A Haunted House Movie Told In One Excruciating Shot
Just the idea of a horror movie made up of one continuous shot gives me the heebie jeebies. This means we, the viewers, are stuck following the protagonists as they get deeper and deeper into the story. There’s little relief at all from the suspense and it feels claustrophobic to not be able to zoom out or just pause for a moment and come up for air.
Silent House (2011) takes place all in one terrible night. The 88 minute movie plays out in real time as a young woman named Sarah, (Elizabeth Olsen), helps her dad (Adam Trese) and her uncle (Eric Sheffer Stevens) revisit their (haunted?) old haunting grounds: a lake house where they used to spend summers but has since fallen into disrepair. Wanting to sell the property, the family works together to clean up the dilapidated building. At night. In the dark. And it doesn’t seem like they’re alone.

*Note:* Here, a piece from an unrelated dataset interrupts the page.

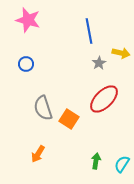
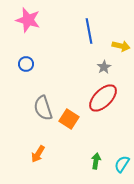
yellow arrow: moved 7 px up
gray star: moved 5 px right, 4 px down
red ellipse: moved 1 px left, 1 px up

Here’s the original trailer:
At the beginning of the movie, Sarah runs into a neighbor who claims the two were childhood friends, but Sarah says she doesn’t remember her. It feels like the beginning of The Strangers (2008) when someone comes to the door to ask for a person who doesn’t live there. That scene was written into the The Strangers script based on a real experience writer/director Bryan Bertino had. I had to watch a few times before I understood why this opening unsettled me so much and how it fits in with the rest of the movie. Maybe you’ll get it the first time around.
Silent House got terrible reviews from critics and horror bloggers when it came out. They HATED this movie. Reviewers raged about the film’s ending, which is actually what I found so engrossing. It’s hard to not give anything away but imo the ending doesn’t miss the mark. It hits a bullseye. I wonder if the decade since Silent House premiered at Sundance has changed public perceptions enough that the same ending that left some viewers unhappy might now feel like a welcome twist on a haunted house story.